The predictor variables BA/ac and %BA Bspruce have t-statistics of 13.7647 and 9.3311 and p-values of 0.0000, indicating that both are significantly contributing to the prediction of volume. However, SI has a t-statistic of 0.7991 with a p-value of 0.432. This variable does not significantly contribute to the prediction of cubic foot volume.

This result may surprise you as SI had the second strongest relationship with volume, but don’t forget about the correlation between SI and BA/ac (r = 0.588). The predictor variable BA/ac had the strongest linear relationship with volume, and using the sequential sums of squares, we can see that BA/ac is already accounting for 70% of the variation in cubic foot volume (3611.17/5176.56 = 0.6976). The information from SI may be too similar to the information in BA/ac, and SI only explains about 13% of the variation on volume (686.37/5176.56 = 0.1326) given that BA/ac is already in the model.

The next step is to examine the residual and normal probability plots. A single outlier is evident in the otherwise acceptable plots.

Figure 2. Residual and normal probability plots.

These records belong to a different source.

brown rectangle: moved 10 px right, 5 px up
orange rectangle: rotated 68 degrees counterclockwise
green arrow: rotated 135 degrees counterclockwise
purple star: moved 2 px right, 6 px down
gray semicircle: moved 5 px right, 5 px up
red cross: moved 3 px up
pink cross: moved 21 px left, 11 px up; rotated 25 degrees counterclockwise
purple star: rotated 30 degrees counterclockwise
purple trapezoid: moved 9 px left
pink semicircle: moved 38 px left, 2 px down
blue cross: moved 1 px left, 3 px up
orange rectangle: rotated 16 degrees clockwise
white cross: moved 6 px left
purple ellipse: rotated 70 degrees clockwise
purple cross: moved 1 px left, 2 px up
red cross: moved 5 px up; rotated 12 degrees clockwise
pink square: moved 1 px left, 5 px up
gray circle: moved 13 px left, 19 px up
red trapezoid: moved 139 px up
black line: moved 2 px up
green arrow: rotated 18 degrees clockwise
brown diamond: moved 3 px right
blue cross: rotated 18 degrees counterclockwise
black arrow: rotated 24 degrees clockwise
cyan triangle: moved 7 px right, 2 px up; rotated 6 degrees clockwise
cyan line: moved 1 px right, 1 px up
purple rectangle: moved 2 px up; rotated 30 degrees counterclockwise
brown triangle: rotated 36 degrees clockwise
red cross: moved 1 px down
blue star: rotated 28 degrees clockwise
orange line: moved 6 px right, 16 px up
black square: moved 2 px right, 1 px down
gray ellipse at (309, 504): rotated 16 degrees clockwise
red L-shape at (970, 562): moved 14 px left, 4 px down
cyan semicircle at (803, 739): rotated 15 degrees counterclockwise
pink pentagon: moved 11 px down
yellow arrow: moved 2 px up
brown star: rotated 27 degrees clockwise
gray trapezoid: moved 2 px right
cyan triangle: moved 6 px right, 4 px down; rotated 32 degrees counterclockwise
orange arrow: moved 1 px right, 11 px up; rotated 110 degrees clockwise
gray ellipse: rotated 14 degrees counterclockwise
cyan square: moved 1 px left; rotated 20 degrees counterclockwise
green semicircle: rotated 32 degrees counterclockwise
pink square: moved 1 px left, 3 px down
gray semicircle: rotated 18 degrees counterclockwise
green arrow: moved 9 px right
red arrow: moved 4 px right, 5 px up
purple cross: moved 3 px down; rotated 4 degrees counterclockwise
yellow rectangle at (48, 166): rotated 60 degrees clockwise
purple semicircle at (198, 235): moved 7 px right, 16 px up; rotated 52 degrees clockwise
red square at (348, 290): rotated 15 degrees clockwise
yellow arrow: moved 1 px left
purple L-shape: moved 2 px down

So where do we go from here?

We will remove the non-significant variable and re-fit the model excluding the data for SI in our model. The Minitab output is given below.

#### General Regression Analysis: CuFt versus BA/ac, %BA Bspruce

 Regression Equation CuFt = -19.1142 + 0.615531 BA/ac + 0.515122 %BA Bspruce Coefficients Term Coef SE Coef T P 95% CI Constant -19.1142 4.10936 -4.6514 0.000 (-27.5776, -10.6508) BA/ac 0.6155 0.02980 20.6523 0.000 (0.5541, 0.6769) %BA Bspruce 0.5151 0.04115 12.5173 0.000 (0.4304, 0.5999) Summary of Model S = 3.15431 R-Sq = 95.41% R-Sq(adj) = 95.04% PRESS = 298.712 R-Sq(pred) = 94.49% Analysis of Variance Source DF SeqSS AdjSS AdjMS F P Regression 2 5170.12 5170.12 2585.06 259.814 0.0000000 BA/ac 1 3611.17 4243.71 4243.71 426.519 0.0000000 %BA Bspruce 1 1558.95 1558.95 1558.95 156.684 0.0000000 Error 25 248.74 248.74 9.95 Total 27 5418.86

We will repeat the steps followed with our first model. We begin by again testing the following hypotheses:

$$H_0: \beta_1 = \beta_2 = \beta_3 = 0$$

$$H_1: At \ least \ one \ of \ \beta_1, \beta_2 , \beta_3 \ne 0$$

This reduced model has an F-statistic equal to 259.814 and a p-value of 0.0000. We will reject the null hypothesis. At least one of the predictor variables significantly contributes to the prediction of volume. The coefficients are still positive (as we expected) but the values have changed to account for the different model.

The individual t-tests for each coefficient (repeated below) show that both predictor variables are significantly different from zero and contribute to the prediction of volume.

 Coefficients Term Coef SE Coef T P 95% CI Constant -19.1142 4.10936 -4.6514 0.000 (-27.5776, -10.6508) BA/ac 0.6155 0.02980 20.6523 0.000 ( 0.5541, 0.6769) %BA Bspruce 0.5151 0.04115 12.5173 0.000 ( 0.4304, 0.5999)

Notice that the adjusted R2 has increased from 94.97% to 95.04% indicating a slightly better fit to the data. The regression standard error has also changed for the better, decreasing from 3.17736 to 3.15431 indicating slightly less variation of the observed data to the model.

Figure 3. Residual and normal probability plots.

The residual and normal probability plots have changed little, still not indicating any issues with the regression assumption. By removing the non-significant variable, the model has improved.